*Your assignment*:
Repeat the stretch of entries below from the line with "New wiki page: Krong" through the line with "The PDF file containing the". Include both ends and add nothing.

*Exercise materials*:
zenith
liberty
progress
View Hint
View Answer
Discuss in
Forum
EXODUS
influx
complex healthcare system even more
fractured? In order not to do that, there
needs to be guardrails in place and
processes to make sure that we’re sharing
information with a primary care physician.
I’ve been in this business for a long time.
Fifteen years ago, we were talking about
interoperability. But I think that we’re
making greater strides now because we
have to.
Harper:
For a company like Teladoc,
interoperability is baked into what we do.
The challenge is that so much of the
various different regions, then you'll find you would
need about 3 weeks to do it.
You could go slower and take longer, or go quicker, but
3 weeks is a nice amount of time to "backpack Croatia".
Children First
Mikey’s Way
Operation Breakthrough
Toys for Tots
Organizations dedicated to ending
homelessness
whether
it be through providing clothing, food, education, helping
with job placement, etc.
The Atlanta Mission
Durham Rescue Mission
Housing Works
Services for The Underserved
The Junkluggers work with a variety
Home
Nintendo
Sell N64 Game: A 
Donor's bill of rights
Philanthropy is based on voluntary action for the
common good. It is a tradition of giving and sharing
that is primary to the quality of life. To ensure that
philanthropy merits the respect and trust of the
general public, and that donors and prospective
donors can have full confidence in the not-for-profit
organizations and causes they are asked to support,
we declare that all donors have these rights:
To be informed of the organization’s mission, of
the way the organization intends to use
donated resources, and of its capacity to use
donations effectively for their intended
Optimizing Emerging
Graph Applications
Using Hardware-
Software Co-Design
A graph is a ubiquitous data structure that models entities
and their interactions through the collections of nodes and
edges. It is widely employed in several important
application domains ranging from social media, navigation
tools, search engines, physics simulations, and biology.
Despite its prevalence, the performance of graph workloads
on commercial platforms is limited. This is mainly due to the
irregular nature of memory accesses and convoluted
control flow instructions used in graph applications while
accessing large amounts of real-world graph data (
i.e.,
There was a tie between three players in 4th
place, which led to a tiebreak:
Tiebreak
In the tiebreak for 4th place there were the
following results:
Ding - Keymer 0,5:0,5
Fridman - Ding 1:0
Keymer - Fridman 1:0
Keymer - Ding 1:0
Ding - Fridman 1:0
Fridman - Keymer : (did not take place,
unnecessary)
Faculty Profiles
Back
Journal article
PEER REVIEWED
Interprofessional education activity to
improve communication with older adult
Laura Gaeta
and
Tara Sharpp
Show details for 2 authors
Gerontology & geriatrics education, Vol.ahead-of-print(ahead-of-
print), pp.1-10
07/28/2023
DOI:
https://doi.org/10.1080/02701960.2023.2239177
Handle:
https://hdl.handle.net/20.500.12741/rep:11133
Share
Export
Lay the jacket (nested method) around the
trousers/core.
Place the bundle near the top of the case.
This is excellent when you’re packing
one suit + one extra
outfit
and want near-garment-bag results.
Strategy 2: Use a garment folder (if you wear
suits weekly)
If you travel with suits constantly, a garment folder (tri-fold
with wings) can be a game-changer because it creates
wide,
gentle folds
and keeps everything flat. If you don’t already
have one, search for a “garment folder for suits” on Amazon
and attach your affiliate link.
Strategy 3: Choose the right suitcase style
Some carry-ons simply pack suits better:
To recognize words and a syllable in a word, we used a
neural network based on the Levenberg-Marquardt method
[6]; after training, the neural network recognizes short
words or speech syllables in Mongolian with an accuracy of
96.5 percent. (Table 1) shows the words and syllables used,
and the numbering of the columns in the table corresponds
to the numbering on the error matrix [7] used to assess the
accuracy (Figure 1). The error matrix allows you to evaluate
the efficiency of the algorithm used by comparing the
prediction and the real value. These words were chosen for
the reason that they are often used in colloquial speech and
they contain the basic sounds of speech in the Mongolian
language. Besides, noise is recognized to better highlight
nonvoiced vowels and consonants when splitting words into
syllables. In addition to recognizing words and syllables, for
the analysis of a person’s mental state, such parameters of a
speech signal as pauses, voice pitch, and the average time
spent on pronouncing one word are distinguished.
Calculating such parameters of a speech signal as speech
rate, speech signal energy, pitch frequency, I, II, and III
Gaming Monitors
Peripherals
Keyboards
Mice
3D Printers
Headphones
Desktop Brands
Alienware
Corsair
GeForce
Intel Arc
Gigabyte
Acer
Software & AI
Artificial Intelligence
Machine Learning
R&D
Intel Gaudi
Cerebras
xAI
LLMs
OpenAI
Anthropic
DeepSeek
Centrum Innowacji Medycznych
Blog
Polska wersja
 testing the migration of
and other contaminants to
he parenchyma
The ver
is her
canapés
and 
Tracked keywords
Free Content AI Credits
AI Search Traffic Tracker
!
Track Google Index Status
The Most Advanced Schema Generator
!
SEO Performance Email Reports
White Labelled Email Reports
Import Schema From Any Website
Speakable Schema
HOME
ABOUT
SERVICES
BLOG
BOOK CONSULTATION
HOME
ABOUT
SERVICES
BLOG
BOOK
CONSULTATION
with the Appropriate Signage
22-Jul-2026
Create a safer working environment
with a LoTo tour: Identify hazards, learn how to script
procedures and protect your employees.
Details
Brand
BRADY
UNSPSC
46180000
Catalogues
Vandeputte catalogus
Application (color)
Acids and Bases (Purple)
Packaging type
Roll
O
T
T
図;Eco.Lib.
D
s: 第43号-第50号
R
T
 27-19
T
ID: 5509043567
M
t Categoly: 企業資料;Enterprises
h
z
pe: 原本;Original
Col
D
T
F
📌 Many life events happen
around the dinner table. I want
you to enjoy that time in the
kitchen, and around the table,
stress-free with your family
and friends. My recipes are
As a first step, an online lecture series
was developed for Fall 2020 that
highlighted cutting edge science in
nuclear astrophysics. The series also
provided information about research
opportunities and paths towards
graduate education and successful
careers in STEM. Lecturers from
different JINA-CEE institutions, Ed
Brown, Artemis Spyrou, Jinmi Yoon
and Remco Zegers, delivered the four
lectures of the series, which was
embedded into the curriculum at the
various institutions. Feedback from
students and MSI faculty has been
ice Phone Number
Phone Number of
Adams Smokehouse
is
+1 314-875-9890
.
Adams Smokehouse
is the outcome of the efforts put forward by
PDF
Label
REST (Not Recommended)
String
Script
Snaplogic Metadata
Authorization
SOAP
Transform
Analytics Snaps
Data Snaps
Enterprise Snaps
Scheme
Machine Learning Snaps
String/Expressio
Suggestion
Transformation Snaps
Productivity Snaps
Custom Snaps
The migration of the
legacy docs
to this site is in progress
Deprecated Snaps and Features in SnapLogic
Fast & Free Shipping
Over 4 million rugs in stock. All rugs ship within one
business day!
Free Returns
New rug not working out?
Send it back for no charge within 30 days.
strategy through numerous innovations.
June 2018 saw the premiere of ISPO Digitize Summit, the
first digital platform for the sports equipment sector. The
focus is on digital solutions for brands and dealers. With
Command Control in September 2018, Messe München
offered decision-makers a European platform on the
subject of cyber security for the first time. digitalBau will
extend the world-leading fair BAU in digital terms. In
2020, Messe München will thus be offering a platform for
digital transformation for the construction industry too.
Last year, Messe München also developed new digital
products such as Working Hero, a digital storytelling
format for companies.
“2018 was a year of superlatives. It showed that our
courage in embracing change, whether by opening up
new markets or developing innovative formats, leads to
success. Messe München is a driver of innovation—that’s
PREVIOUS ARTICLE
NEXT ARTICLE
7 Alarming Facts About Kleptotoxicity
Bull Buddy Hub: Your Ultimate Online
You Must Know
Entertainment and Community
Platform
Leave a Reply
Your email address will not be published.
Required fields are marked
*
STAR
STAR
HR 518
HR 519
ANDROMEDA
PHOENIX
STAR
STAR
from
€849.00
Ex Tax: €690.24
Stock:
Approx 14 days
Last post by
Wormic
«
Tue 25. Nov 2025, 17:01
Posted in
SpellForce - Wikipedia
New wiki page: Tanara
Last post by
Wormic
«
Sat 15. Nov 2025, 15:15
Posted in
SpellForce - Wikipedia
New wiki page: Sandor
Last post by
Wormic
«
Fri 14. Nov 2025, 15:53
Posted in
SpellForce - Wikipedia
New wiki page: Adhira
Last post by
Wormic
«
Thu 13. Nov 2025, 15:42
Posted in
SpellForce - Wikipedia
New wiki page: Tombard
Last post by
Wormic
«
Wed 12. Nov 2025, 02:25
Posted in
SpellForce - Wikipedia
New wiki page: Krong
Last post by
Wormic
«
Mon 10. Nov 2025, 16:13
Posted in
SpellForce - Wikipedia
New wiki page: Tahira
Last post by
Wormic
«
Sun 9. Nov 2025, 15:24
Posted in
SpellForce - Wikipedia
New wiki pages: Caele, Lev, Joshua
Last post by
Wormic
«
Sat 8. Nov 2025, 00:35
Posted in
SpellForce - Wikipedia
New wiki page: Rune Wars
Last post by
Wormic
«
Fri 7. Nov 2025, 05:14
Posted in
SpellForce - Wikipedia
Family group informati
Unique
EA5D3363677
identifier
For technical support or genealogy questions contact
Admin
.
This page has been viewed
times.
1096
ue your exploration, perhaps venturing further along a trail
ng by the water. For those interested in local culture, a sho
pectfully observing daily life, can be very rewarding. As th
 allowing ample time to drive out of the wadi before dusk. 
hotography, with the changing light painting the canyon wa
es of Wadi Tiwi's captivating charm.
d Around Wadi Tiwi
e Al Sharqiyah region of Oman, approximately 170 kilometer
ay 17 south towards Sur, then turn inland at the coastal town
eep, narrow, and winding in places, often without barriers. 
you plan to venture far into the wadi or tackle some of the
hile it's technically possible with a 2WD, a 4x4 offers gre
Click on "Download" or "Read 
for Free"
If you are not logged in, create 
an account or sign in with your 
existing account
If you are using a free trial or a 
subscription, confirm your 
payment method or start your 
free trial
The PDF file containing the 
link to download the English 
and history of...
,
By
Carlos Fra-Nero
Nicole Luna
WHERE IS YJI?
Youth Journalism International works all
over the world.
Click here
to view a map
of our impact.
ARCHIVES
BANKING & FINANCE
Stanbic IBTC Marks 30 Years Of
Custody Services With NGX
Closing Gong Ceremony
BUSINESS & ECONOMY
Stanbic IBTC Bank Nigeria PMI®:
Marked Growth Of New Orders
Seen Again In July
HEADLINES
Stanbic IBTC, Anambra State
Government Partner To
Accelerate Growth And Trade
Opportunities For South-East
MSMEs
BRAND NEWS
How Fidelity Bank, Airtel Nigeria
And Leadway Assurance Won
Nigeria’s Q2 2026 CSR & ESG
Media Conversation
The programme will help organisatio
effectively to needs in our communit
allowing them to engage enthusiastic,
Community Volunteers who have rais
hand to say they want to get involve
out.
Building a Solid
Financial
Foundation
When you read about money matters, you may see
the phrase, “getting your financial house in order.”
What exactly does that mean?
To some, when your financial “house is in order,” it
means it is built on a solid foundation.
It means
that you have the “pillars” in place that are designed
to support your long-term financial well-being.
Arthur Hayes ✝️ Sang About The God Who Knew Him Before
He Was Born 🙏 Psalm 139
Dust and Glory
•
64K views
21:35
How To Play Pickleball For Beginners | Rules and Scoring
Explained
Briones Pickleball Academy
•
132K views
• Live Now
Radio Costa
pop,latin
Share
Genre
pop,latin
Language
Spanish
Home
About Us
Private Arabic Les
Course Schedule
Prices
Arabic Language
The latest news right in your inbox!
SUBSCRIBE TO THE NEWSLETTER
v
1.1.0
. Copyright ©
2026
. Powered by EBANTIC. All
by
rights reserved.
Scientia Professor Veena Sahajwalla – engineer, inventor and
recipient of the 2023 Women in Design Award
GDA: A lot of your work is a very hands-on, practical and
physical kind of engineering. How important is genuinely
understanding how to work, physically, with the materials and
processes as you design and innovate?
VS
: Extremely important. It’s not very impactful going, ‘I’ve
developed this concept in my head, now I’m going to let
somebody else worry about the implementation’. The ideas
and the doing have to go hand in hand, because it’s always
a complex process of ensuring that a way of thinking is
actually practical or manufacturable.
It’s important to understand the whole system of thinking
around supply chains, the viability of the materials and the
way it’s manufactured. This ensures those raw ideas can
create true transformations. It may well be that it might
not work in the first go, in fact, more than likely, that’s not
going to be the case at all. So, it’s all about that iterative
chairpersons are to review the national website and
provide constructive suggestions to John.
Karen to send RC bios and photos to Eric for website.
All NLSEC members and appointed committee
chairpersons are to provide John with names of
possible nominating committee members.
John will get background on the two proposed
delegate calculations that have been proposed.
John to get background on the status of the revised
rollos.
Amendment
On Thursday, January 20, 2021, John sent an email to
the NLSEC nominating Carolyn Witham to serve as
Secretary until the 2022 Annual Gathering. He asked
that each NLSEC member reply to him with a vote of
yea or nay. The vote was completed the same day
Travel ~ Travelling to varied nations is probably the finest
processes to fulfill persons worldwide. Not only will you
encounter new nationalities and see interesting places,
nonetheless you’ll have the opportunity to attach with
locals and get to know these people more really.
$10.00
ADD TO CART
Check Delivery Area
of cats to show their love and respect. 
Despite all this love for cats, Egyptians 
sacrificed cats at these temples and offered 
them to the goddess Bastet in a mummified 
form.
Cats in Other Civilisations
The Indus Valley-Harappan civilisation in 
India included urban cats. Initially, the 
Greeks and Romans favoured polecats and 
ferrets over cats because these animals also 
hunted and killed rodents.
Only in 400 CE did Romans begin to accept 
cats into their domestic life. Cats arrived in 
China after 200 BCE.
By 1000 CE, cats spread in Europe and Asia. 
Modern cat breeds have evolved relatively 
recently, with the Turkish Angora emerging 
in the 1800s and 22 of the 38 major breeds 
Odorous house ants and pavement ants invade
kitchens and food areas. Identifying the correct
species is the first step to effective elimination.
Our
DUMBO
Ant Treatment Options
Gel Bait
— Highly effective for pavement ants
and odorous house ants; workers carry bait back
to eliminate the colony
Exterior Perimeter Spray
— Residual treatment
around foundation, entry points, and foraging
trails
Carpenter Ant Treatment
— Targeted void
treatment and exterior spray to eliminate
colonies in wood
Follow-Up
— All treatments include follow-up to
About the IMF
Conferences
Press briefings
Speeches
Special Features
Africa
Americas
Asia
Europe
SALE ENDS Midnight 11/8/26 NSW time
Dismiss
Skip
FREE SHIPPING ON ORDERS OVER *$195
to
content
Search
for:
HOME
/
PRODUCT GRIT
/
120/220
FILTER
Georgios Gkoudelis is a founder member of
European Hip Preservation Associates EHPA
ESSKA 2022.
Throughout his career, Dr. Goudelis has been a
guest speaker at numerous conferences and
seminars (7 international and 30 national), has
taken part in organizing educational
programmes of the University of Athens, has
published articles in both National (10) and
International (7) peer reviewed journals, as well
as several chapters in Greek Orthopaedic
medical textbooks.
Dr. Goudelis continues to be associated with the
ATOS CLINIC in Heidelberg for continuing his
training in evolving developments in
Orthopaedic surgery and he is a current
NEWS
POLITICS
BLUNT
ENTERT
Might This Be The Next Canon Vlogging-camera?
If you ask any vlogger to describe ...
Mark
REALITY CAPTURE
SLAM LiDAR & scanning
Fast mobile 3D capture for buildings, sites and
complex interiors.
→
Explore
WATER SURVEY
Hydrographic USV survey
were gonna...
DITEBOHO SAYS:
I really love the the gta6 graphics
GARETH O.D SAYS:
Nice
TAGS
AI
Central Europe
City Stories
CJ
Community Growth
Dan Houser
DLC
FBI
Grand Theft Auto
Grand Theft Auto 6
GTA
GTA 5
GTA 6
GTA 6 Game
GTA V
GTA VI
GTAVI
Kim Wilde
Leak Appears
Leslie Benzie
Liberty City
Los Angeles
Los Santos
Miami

*Written response*:
New wiki page: Krong
Last post by
Wormic
«
Mon 10. Nov 2025, 16:13
Posted in
SpellForce - Wikipedia
New wiki page: Tahira
Last post by
Wormic
«
Sun 9. Nov 2025, 15:24
Posted in
SpellForce - Wikipedia
New wiki pages: Caele, Lev, Joshua
Last post by
Wormic
«
Sat 8. Nov 2025, 00:35
Posted in
SpellForce - Wikipedia
New wiki page: Rune Wars
Last post by
Wormic
«
Fri 7. Nov 2025, 05:14
Posted in
SpellForce - Wikipedia
Family group informati
Unique
EA5D3363677
identifier
For technical support or genealogy questions contact
Admin
.
This page has been viewed
times.
1096
ue your exploration, perhaps venturing further along a trail
ng by the water. For those interested in local culture, a sho
pectfully observing daily life, can be very rewarding. As th
 allowing ample time to drive out of the wadi before dusk. 
hotography, with the changing light painting the canyon wa
es of Wadi Tiwi's captivating charm.
d Around Wadi Tiwi
e Al Sharqiyah region of Oman, approximately 170 kilometer
ay 17 south towards Sur, then turn inland at the coastal town
eep, narrow, and winding in places, often without barriers. 
you plan to venture far into the wadi or tackle some of the
hile it's technically possible with a 2WD, a 4x4 offers gre
Click on "Download" or "Read 
for Free"
If you are not logged in, create 
an account or sign in with your 
existing account
If you are using a free trial or a 
subscription, confirm your 
payment method or start your 
free trial
The PDF file containing the 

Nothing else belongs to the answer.